Each file has the following sheet/tab names : home, office & school.

The code below generates the 3 xlsx files ( you can copy + paste and run to generate the excel files)

##############################Generating the data for Rob_schedule.xlsx########################
import pandas as pd
import numpy as np
df= {
    'Date':[10232020,10242020,10252020,10262020],
    'Class':['AP_Bio','AP_Chem','Physics','History'],
    'Period':[3,1,2,4]}
school = pd.DataFrame(df,columns = ['Date','Class','Period'])
school

df2= {
    'Date':[10232020,10242020,10252020,10262020],
    'Meeting':['MQ1','MQ6','MQ2','MQ8'],
    'Lunch':[1,1,1,3],
    'code':['java','python','C','C++']}
office = pd.DataFrame(df2,columns = ['Date','Meeting','Lunch','code'])
office

df3= {
    'cooking':['C','B','D','B'],
    'Laundry':['color','white','White','color'],
    'cleaning':['balcony','garage','restroom','bathroom']}
home = pd.DataFrame(df3,columns = ['cooking','Laundry','cleaning'])
home

import pandas as pd
#initialze the excel writer
writer = pd.ExcelWriter('Rob_schedule.xlsx', engine='xlsxwriter')

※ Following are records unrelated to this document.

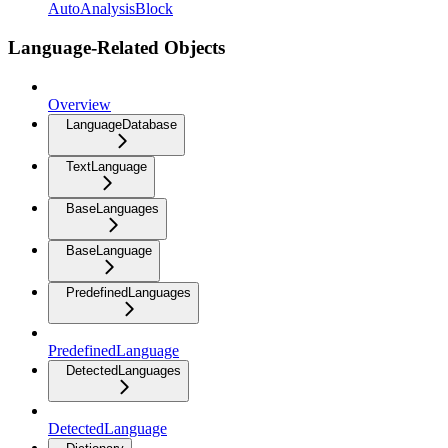
AutoAnalysisBlock
Language-Related Objects
Overview
LanguageDatabase
TextLanguage
BaseLanguages
BaseLanguage
PredefinedLanguages
PredefinedLanguage
DetectedLanguages
DetectedLanguage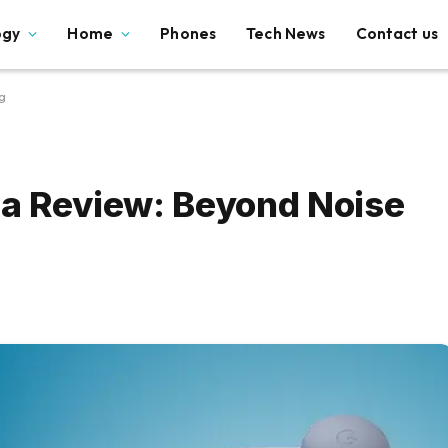
ogy
Home
Phones
Tech News
Contact us
g
2a Review: Beyond Noise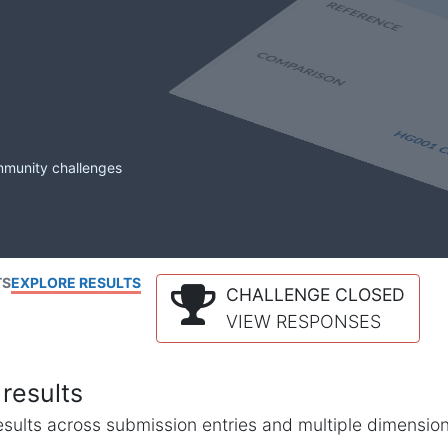
mmunity challenges
TS
EXPLORE RESULTS
CHALLENGE CLOSED
VIEW RESPONSES
results
l results across submission entries and multiple dimensio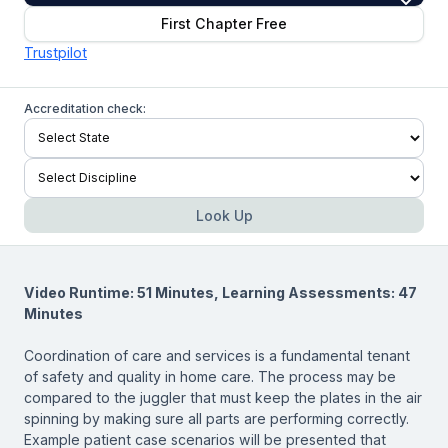
First Chapter Free
Trustpilot
Accreditation check:
Look Up
Video Runtime: 51 Minutes, Learning Assessments: 47
Minutes
Coordination of care and services is a fundamental tenant
of safety and quality in home care. The process may be
compared to the juggler that must keep the plates in the air
spinning by making sure all parts are performing correctly.
Example patient case scenarios will be presented that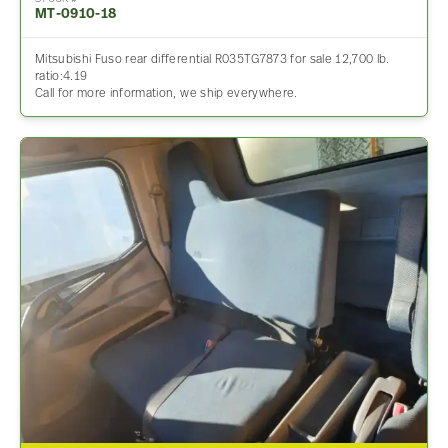
MT-0910-18
Mitsubishi Fuso rear differential R035TG7873 for sale 12,700 lb.
ratio:4.19
Call for more information, we ship everywhere.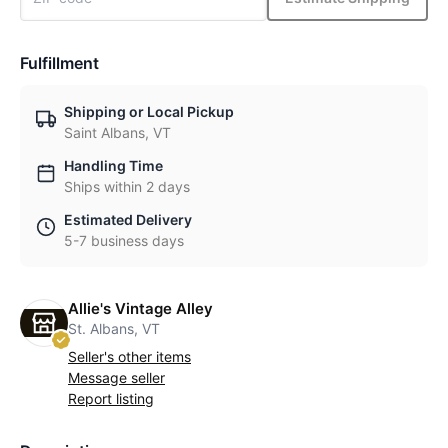
Fulfillment
Shipping or Local Pickup
Saint Albans, VT
Handling Time
Ships within 2 days
Estimated Delivery
5-7 business days
Allie's Vintage Alley
St. Albans, VT
Seller's other items
Message seller
Report listing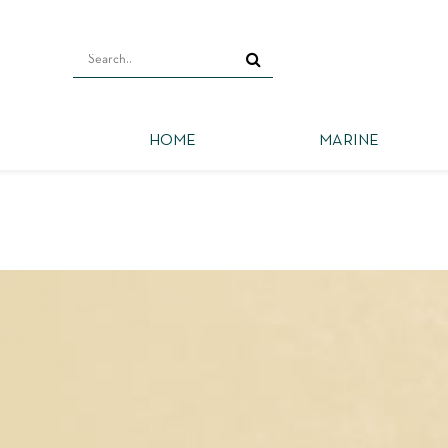
HOME
MARINE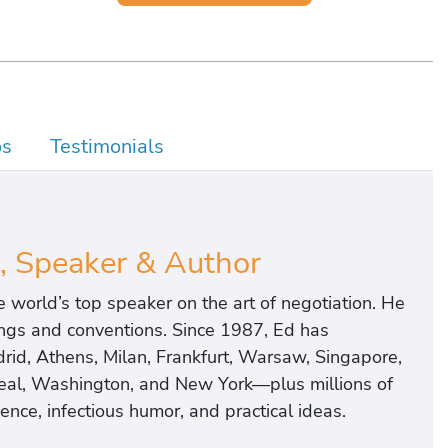
os
Testimonials
, Speaker & Author
world’s top speaker on the art of negotiation. He
ings and conventions. Since 1987, Ed has
rid, Athens, Milan, Frankfurt, Warsaw, Singapore,
real, Washington, and New York—plus millions of
nce, infectious humor, and practical ideas.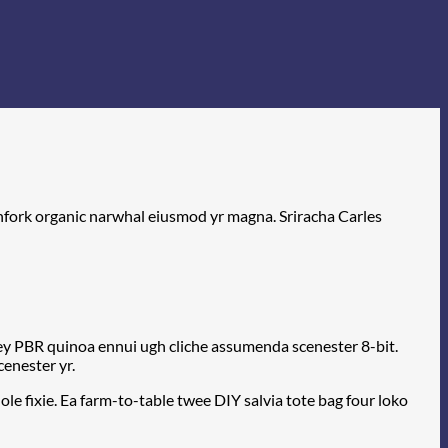
itchfork organic narwhal eiusmod yr magna. Sriracha Carles
-key PBR quinoa ennui ugh cliche assumenda scenester 8-bit.
cenester yr.
e fixie. Ea farm-to-table twee DIY salvia tote bag four loko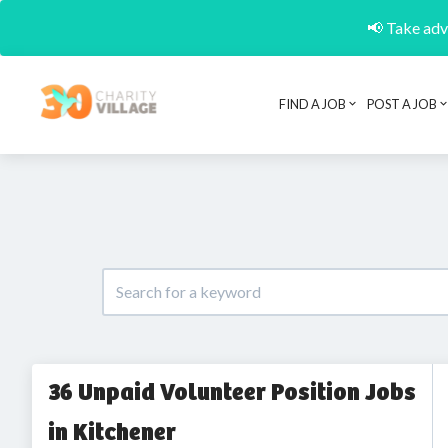
📢 Take adva
FIND A JOB
POST A JOB
36 Unpaid Volunteer Position Jobs
in Kitchener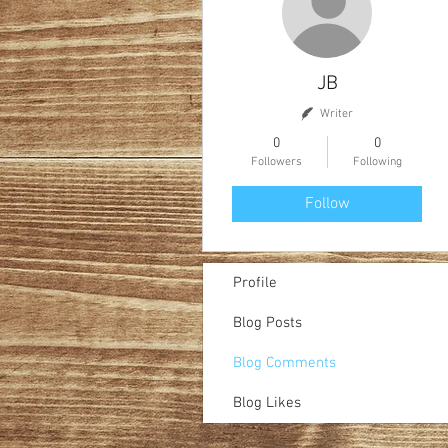
JB
Writer
0
0
Followers
Following
Follow
Profile
Blog Posts
Blog Comments
Blog Likes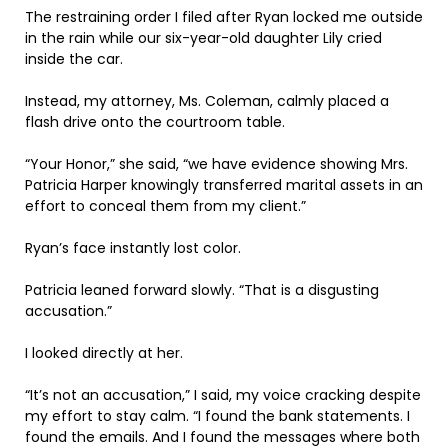
The restraining order I filed after Ryan locked me outside
in the rain while our six-year-old daughter Lily cried
inside the car.
Instead, my attorney, Ms. Coleman, calmly placed a
flash drive onto the courtroom table.
“Your Honor,” she said, “we have evidence showing Mrs.
Patricia Harper knowingly transferred marital assets in an
effort to conceal them from my client.”
Ryan’s face instantly lost color.
Patricia leaned forward slowly. “That is a disgusting
accusation.”
I looked directly at her.
“It’s not an accusation,” I said, my voice cracking despite
my effort to stay calm. “I found the bank statements. I
found the emails. And I found the messages where both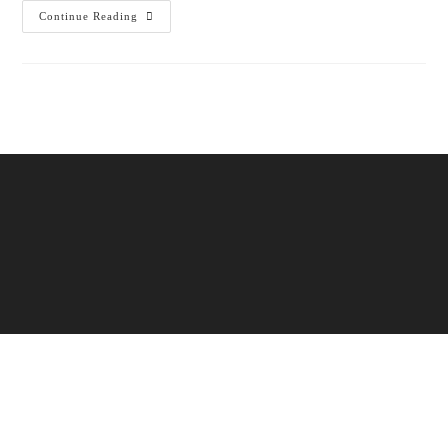
Continue Reading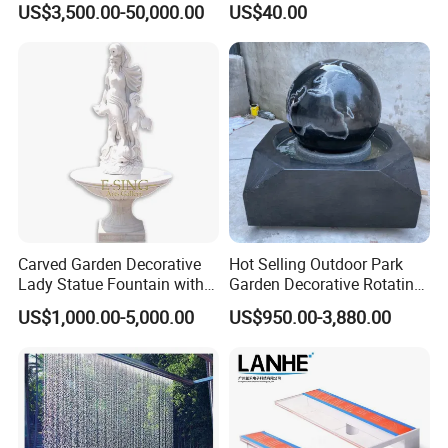
US$3,500.00-50,000.00
US$40.00
Jets Pond Musical Solar
Restaurant Hotel Lake
Fountain Dancing Price
Carved Garden Decorative
Hot Selling Outdoor Park
Lady Statue Fountain with
Garden Decorative Rotating
Holding Pot
Ball Fengshui Water
US$1,000.00-5,000.00
US$950.00-3,880.00
Fountain Marble Rolling
Water Ball Fountain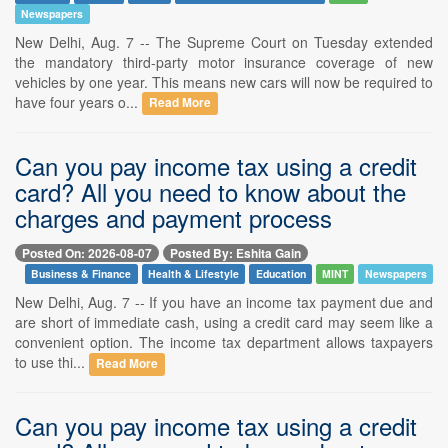
Newspapers
New Delhi, Aug. 7 -- The Supreme Court on Tuesday extended
the mandatory third-party motor insurance coverage of new
vehicles by one year. This means new cars will now be required to
have four years o...
Read More
Can you pay income tax using a credit
card? All you need to know about the
charges and payment process
Posted On: 2026-08-07
Posted By: Eshita Gain
Business & Finance
Health & Lifestyle
Education
MINT
Newspapers
New Delhi, Aug. 7 -- If you have an income tax payment due and
are short of immediate cash, using a credit card may seem like a
convenient option. The income tax department allows taxpayers
to use thi...
Read More
Can you pay income tax using a credit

#store your dataframes in a  dict, where the key is the sheet name you want
frames = {'home':home, 'office':office,
        'school':school}

#now loop thru and put each on a specific sheet
for sheet, frame in  frames.items(): 
    frame.to_excel(writer, sheet_name = sheet,index = False)

#critical last step
writer.save()

################################ generating Mike_schedule.xlsx###################################
import pandas as pd
import numpy as np
df= {
    'Date':[10232020,10242020,10252020,10262020],
    'Class':['AP_Bio','AP_Chem','Physics','History'],
    'Period':[3,1,2,4]}
school = pd.DataFrame(df,columns = ['Date','Class','Period'])
school

df2= {
    'Date':[10232020,10242020,10252020,10262020],
    'Meeting':['MQ1','MQ2','MQ4','MQ5'],
    'Lunch':[1,1,1,3],
    'code':['javascript','R','C','C++']}
office = pd.DataFrame(df2,columns = ['Date','Meeting','Lunch','code'])
office

df3= {
    
    'cooking':['A','B','D','B'],
    'Laundry':['color','white','white','color'],
    'cleaning':['patio','garage','living_room','bathroom']}
home = pd.DataFrame(df3,columns = ['cooking','Laundry','cleaning'])
home


#initialze the excel writer
writer = pd.ExcelWriter('Mike_schedule.xlsx', engine='xlsxwriter')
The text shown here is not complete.